Few homes for sale, high prices, fierce bidding wars – and now higher interest rates – have seeped into the Bay Area real estate market.
Rising interest rates have pushed monthly payments for buyers up nearly 7% in the last month, and more increases could be on the way.
The Federal Reserve signaled this week it could raise the target rate for borrowing funds at its March meeting. The average rate for a fixed, 30-year mortgage has climbed from 3.05% on Dec. 23 to 3.55% on Jan. 27, approaching its highest level during the COVID-19 pandemic.
But local real estate professionals say the impact of higher rates could be muted for many in the Bay Area – where most buyers are wealthier, have higher incomes and can fit the increase into their budgets. “Most of our borrowers in the Bay Area are extremely well-heeled,” said Jay Voorhees, owner of JVM Lending in Walnut Creek. “They’re extremely well-qualified.”
A tick-up in interest rates might cost a borrower an extra $150 a month on a $500,000 loan – not an onerous amount for buyers looking at a multimillion-dollar home, Voorhees said. The median sale price for single-family homes in the nine-country region topped $1 million last year and has risen above $1.5 million in San Francisco, Santa Clara and San Mateo counties.
The Bay Area’s high prices mean almost all buyers in the region must qualify for “jumbo loans” – with amounts exceeding $970,800 – which have more stringent financial requirements but generally carry lower interest rates. Jumbo loans now typically have interest rates about a half-percentage point lower than a standard mortgage.
Still, the creep-up in interest rates along with rising Bay Area home prices make the region even less affordable for many families. In September, just 1 in 5 Bay Area families could afford to buy the median-priced single-family home in the region, according to the California Association of Realtors. A decade ago, about 45% of families could make a purchase.
The average monthly payment for a new mortgage on a median-priced home in San Francisco and the East Bay rose by $924 a month between January and December 2021. In the San Jose metro area, average payments for a median-priced home climbed up to $1,265 a month, according to a Zillow analysis.
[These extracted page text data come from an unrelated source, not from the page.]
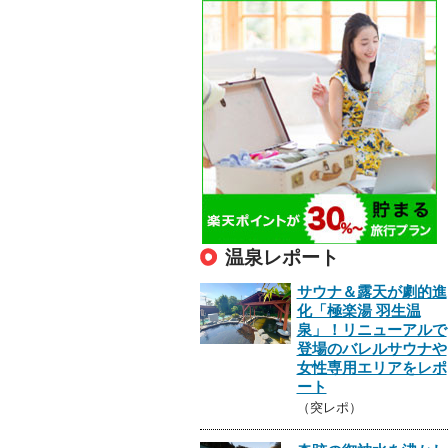
温泉レポート
サウナ＆露天が劇的進
化「極楽湯 羽生温
泉」！リニューアルで
登場のバレルサウナや
女性専用エリアをレポ
ート
（突レポ）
In San Francisco and the East Bay, Zillow estimates the typical home value rose 17% in 2021, from $1.17 million to $1.37 million. In Santa Clara County, the median home value also rose 17%, from $1.31 million to $1.54 million.
Zillow senior economist Jeff Tucker said the rise in interest rates came more suddenly than many predicted. U.S. home prices also rose to record levels last year, driven up by low inventory of houses for sale and intense demand by first-time buyers and families seeking more space to accommodate remote work schedules.
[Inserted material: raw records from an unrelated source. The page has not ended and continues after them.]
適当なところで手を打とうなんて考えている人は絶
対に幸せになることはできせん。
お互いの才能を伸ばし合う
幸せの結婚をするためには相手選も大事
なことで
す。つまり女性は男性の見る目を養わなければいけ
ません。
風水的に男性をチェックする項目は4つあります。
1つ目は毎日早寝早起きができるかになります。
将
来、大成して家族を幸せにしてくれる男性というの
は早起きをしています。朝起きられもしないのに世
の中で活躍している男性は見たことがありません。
Higher prices and climbing interest rates, he said, are “just a one-two punch to buyers.”
Tucker noted that interest rates were still near record-low levels. The uncertainty of future rate hikes could push more buyers into the market. “Home shoppers are also in the dark about where rates will go,” he said.
Agents say the pandemic boom in Bay Area residential real estate has followed big stock market gains, boosting the incomes of tech professionals. The expected interest rate hike has sent stocks reeling – and clouded the home-buying plans for professionals who were relying on company equity grants and programs to fund part of their purchases.
Demand remains strong and the choices for buyers have rarely been more scarce.
Cupertino agent Ramesh Rao of Coldwell Banker said buyers in the South Bay have mostly shrugged off the uptick in borrowing costs. The market continues to sizzle, he said, and buyers want into popular South Bay cities.
One of Rao’s clients offered $1.55 million for a modest home in San Jose, well over the $1.15 million list price. But 38 buyers bid on the house, and the winning price came in at $1.65 million, he said.
“I can’t even describe what’s going on,” Rao said. “Just unbelievable.”